As well as working here at KTB, some of our physios work for some top football teams so you know you are in great hands! Our physio, Hiba, has shared her top tips to prevent injury.
Football is one of the most popular sports in the world. Not only does it improve cardiovascular and musculoskeletal health, it also improves mental and psychological well-being.
While football can be enjoyed safely by a majority of players, there is a paradoxical negative effect of football on health in times of an injury. Concussions and injuries to the lower limb are extremely common in football. These injuries can be traumatic – head collision, twist to the knee, tackle to the ankle, and can also occur from overuse of muscle and repeated load to the tendons and joints.
Inorder to prevent these from occurring and keeping the player out on the bench, there are several strategies that can be followed:
Preparation for Play:
A player can only achieve peak performance when he/she has been prepared for the season appropriately.
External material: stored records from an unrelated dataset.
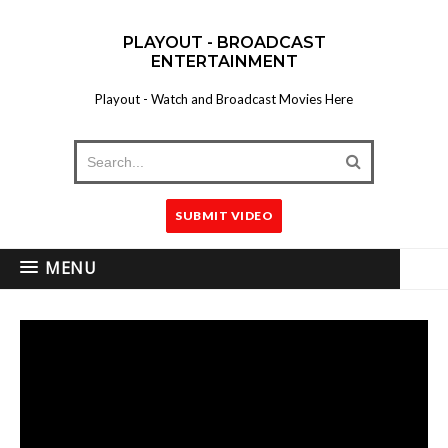
PLAYOUT - BROADCAST
ENTERTAINMENT
Playout - Watch and Broadcast Movies Here
SUBMIT VIDEO
MENU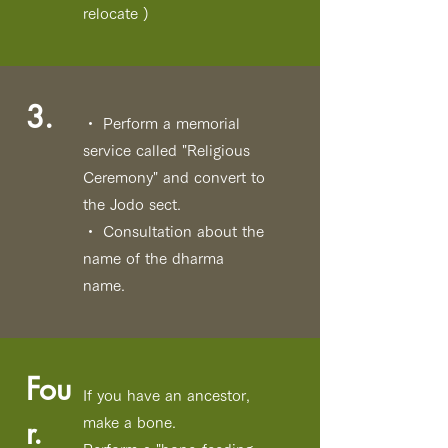
relocate
)
3.
・ Perform a memorial
service called "Religious
Ceremony" and convert to
the Jodo sect.
・ Consultation about the
name of the dharma
name.
Fou
If you have an ancestor,
r.
make a bone.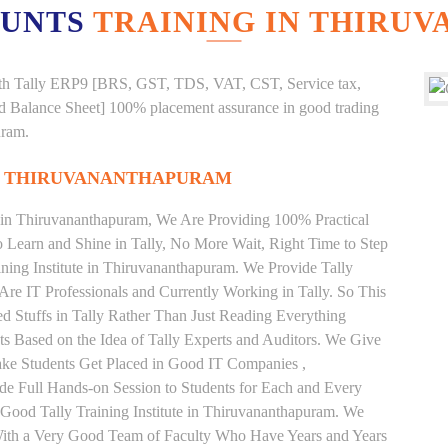
OUNTS
TRAINING IN THIRU
g with Tally ERP9 [BRS, GST, TDS, VAT, CST, Service tax,
And Balance Sheet] 100% placement assurance in good trading
uram.
IN THIRUVANANTHAPURAM
te in Thiruvananthapuram, We Are Providing 100% Practical
to Learn and Shine in Tally, No More Wait, Right Time to Step
aining Institute in Thiruvananthapuram. We Provide Tally
Are IT Professionals and Currently Working in Tally. So This
 Stuffs in Tally Rather Than Just Reading Everything
s Based on the Idea of Tally Experts and Auditors. We Give
ake Students Get Placed in Good IT Companies ,
e Full Hands-on Session to Students for Each and Every
Good Tally Training Institute in Thiruvananthapuram. We
 With a Very Good Team of Faculty Who Have Years and Years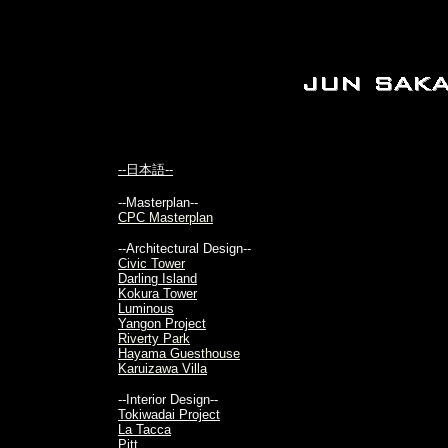
--日本語--
--Masterplan--
CPC Masterplan
--Architectural Design--
Civic Tower
Darling Island
Kokura Tower
Luminous
Yangon Project
Riverty Park
Hayama Guesthouse
Karuizawa Villa
--Interior Design--
Tokiwadai Project
La Tacca
Pitt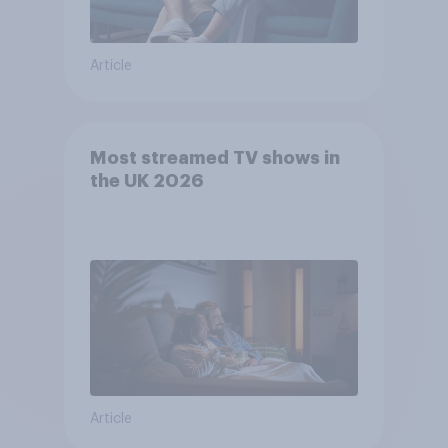
Article
Most streamed TV shows in
the UK 2026
Article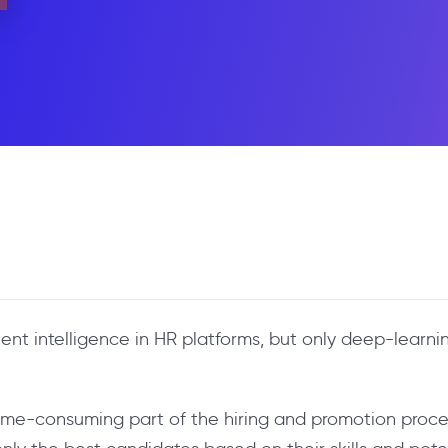
lent intelligence in HR platforms, but only deep-lear
me-consuming part of the hiring and promotion process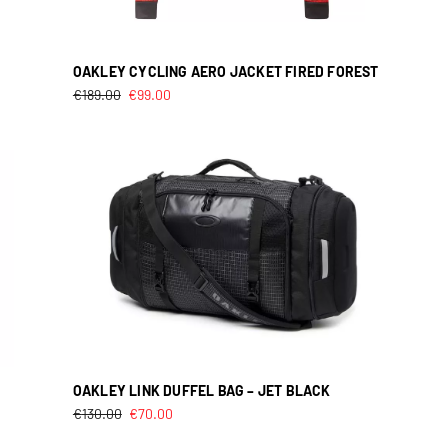
OAKLEY CYCLING AERO JACKET FIRED FOREST
€
189.00
€
99.00
OAKLEY LINK DUFFEL BAG – JET BLACK
€
130.00
€
70.00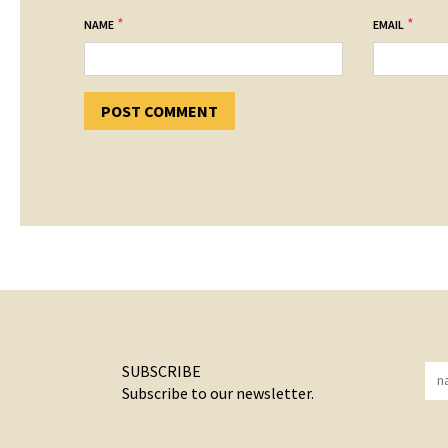
*
*
NAME
EMAIL
SUBSCRIBE
Subscribe to our newsletter.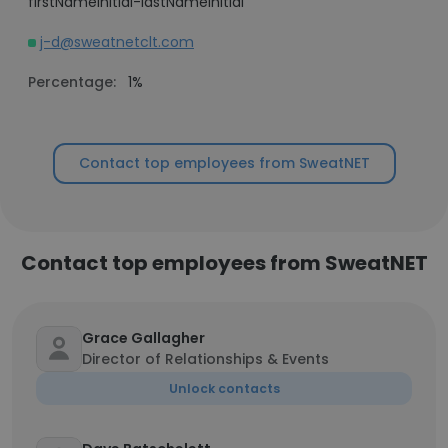
firstNameInitial-lastNameInitial
j-d@sweatnetclt.com
Percentage:
1%
Contact top employees from SweatNET
Contact top employees from SweatNET
Grace Gallagher
Director of Relationships & Events
Unlock contacts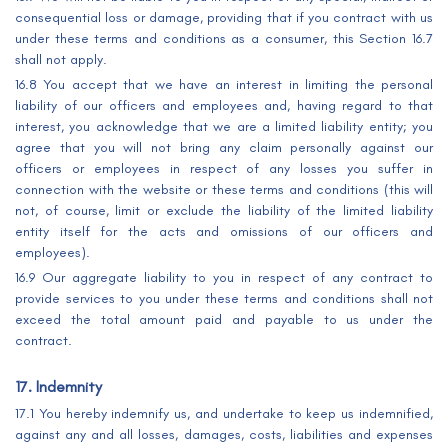
consequential loss or damage, providing that if you contract with us
under these terms and conditions as a consumer, this Section 16.7
shall not apply.
16.8 You accept that we have an interest in limiting the personal
liability of our officers and employees and, having regard to that
interest, you acknowledge that we are a limited liability entity; you
agree that you will not bring any claim personally against our
officers or employees in respect of any losses you suffer in
connection with the website or these terms and conditions (this will
not, of course, limit or exclude the liability of the limited liability
entity itself for the acts and omissions of our officers and
employees).
16.9 Our aggregate liability to you in respect of any contract to
provide services to you under these terms and conditions shall not
exceed the total amount paid and payable to us under the
contract.
17. Indemnity
17.1 You hereby indemnify us, and undertake to keep us indemnified,
against any and all losses, damages, costs, liabilities and expenses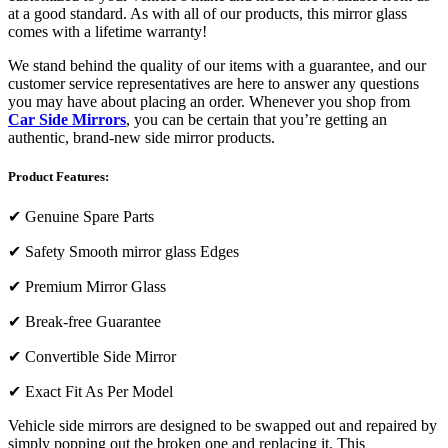
at a good standard. As with all of our products, this mirror glass
comes with a lifetime warranty!
We stand behind the quality of our items with a guarantee, and our
customer service representatives are here to answer any questions
you may have about placing an order. Whenever you shop from
Car Side Mirrors
, you can be certain that you’re getting an
authentic, brand-new side mirror products.
Product Features:
✔
Genuine Spare Parts
✔
Safety Smooth mirror glass Edges
✔
Premium Mirror Glass
✔
Break-free Guarantee
✔
Convertible Side Mirror
✔
Exact Fit As Per Model
Vehicle side mirrors are designed to be swapped out and repaired by
simply popping out the broken one and replacing it. This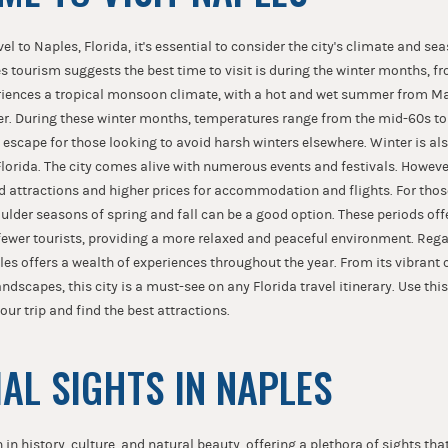
l to Naples, Florida, it's essential to consider the city's climate and se
es tourism suggests the best time to visit is during the winter months, 
periences a tropical monsoon climate, with a hot and wet summer from M
r. During these winter months, temperatures range from the mid-60s to
 escape for those looking to avoid harsh winters elsewhere. Winter is als
lorida. The city comes alive with numerous events and festivals. However
d attractions and higher prices for accommodation and flights. For thos
oulder seasons of spring and fall can be a good option. These periods of
ewer tourists, providing a more relaxed and peaceful environment. Reg
ples offers a wealth of experiences throughout the year. From its vibrant c
andscapes, this city is a must-see on any Florida travel itinerary. Use t
your trip and find the best attractions.
IAL SIGHTS IN NAPLES
h in history, culture, and natural beauty, offering a plethora of sights tha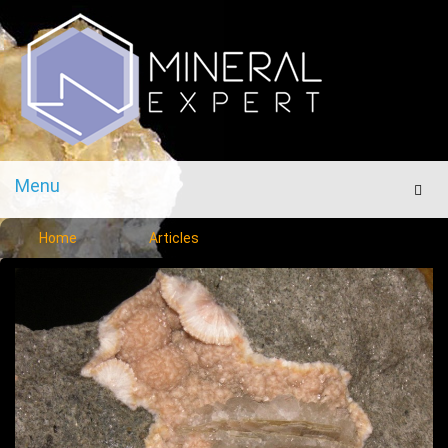
Menu
Men
Home
Articles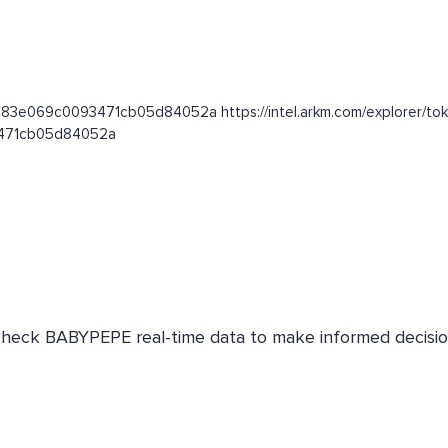
1da83e069c0093471cb05d84052a https://intel.arkm.com/explorer/t
93471cb05d84052a
 Check BABYPEPE real-time data to make informed decisio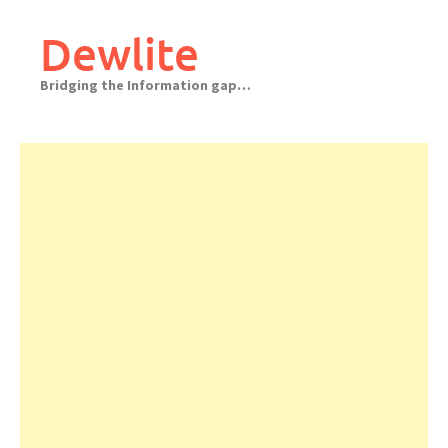
Skip
to
Dewlite
content
Bridging the Information gap…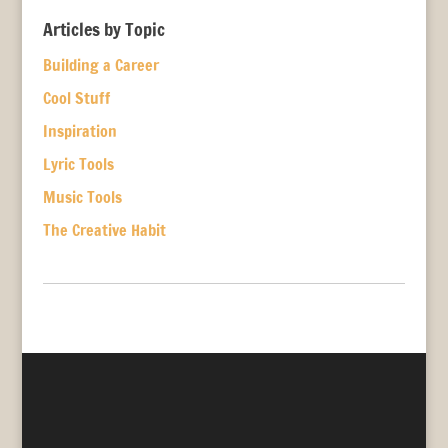
Articles by Topic
Building a Career
Cool Stuff
Inspiration
Lyric Tools
Music Tools
The Creative Habit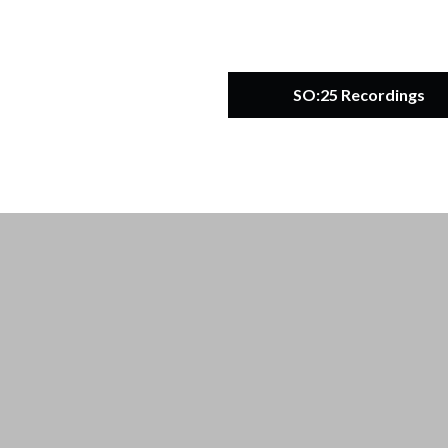
SO:25 Recordings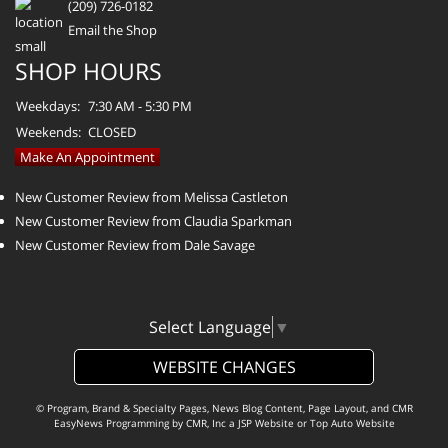
(209) 726-0182
Email the Shop
SHOP HOURS
Weekdays:
7:30 AM - 5:30 PM
Weekends:
CLOSED
Make An Appointment
New Customer Review from Melissa Castleton
New Customer Review from Claudia Sparkman
New Customer Review from Dale Savage
Select Language
▼
WEBSITE CHANGES
© Program, Brand & Specialty Pages, News Blog Content, Page Layout, and CMR
EasyNews Programming by
CMR, Inc
a
JSP Website
or
Top Auto Website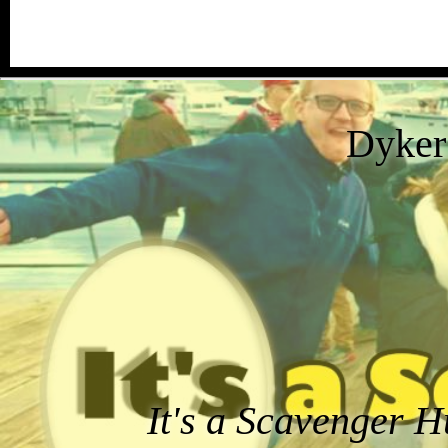
Dyker
It's a Scavenger H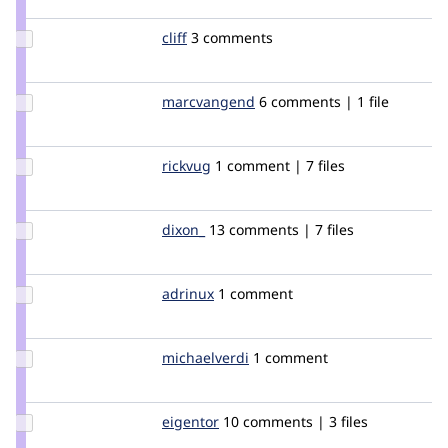
joachim
Update
cliff
Cliff
3 comments
Credit
cliff
Update Credit
marcvangend
marcvangend
6 comments | 1 file
marcvangend
Update
rickvug
rickvug
1 comment | 7 files
Credit
rickvug
Update
dixon_
dixon
13 comments | 7 files
Credit
dixon_
Update
adrinux
adrinux
1 comment
Credit
adrinux
Update
michaelverdi
michaelverdi
1 comment
Credit
michaelverdi
Update
eigentor
eigentor
10 comments | 3 files
Credit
Chronic preparation involves the athlete’s nutrition, training load and recovery strategies over a long period of time whereas acute preparation focuses on the athlete’s strategic plan i.e visualisation, match day targets, warm up and cool down, dietary intake and fluid consumption.
During the off-season i.e. period of rest from football, sticking to a balanced fitness program or a recreational sport of their choice that incorporates aerobic exercise, strength training, and flexibility a few times a week is essential.
It is important to step away from the primary sport during off-season to let their minds and bodies recharge in preparation to return to play.
Pre-season Assessment: All players should have a pre-season baseline musculoskeletal and concussion assessment to determine their readiness to play and identify any condition that may limit participation.
Warm-Up: incorporation of 15-20 minutes of a dynamic warm-up program prepares the body for high intensity exercise and reduces the potential risk of an injury. The first stage should involve active stretching and slow-speed running. The second stage should progress to drills designed for balance, agility, plyometrics and strength. The final stage should focus on moderate to high speed running combined with change of direction, i.e. cutting movements.
Cool-Down: Stretching at the end of practice is too often neglected because of busy schedules. Stretching can help reduce muscle soreness and stiffness post-match. It also provides the muscles the opportunity to maintain their normal length and flexibility.
Hydration: Waiting until you are thirsty is often too late to hydrate adequately. If your fluid intake is low, your body will not be able to cool itself through sweat and evaporation effectively. Make sure to sip enough water before, during, after the physical activity.
Sleep: Sound sleep is important for day to day recovery from training, but more so before game day! Adolescents require at least 8-10 hours of sleep whereas adults require anything between 7-9 hours for optimal performance.
Equipment: Well fitted shin guards and socks prevent bruising and fractures of leg bones. Boots with molded cleats and ribbed soles give you better grip and stability, thereby preventing twisting of the ankle.
Safe Return To Play: In case of an injury, do not play through the pain. Listen to your body – more is not always less! Decrease your training time and intensity to allow the symptoms to subside. Since the focus is mainly on one sport the entire year, it is common to develop overuse injuries.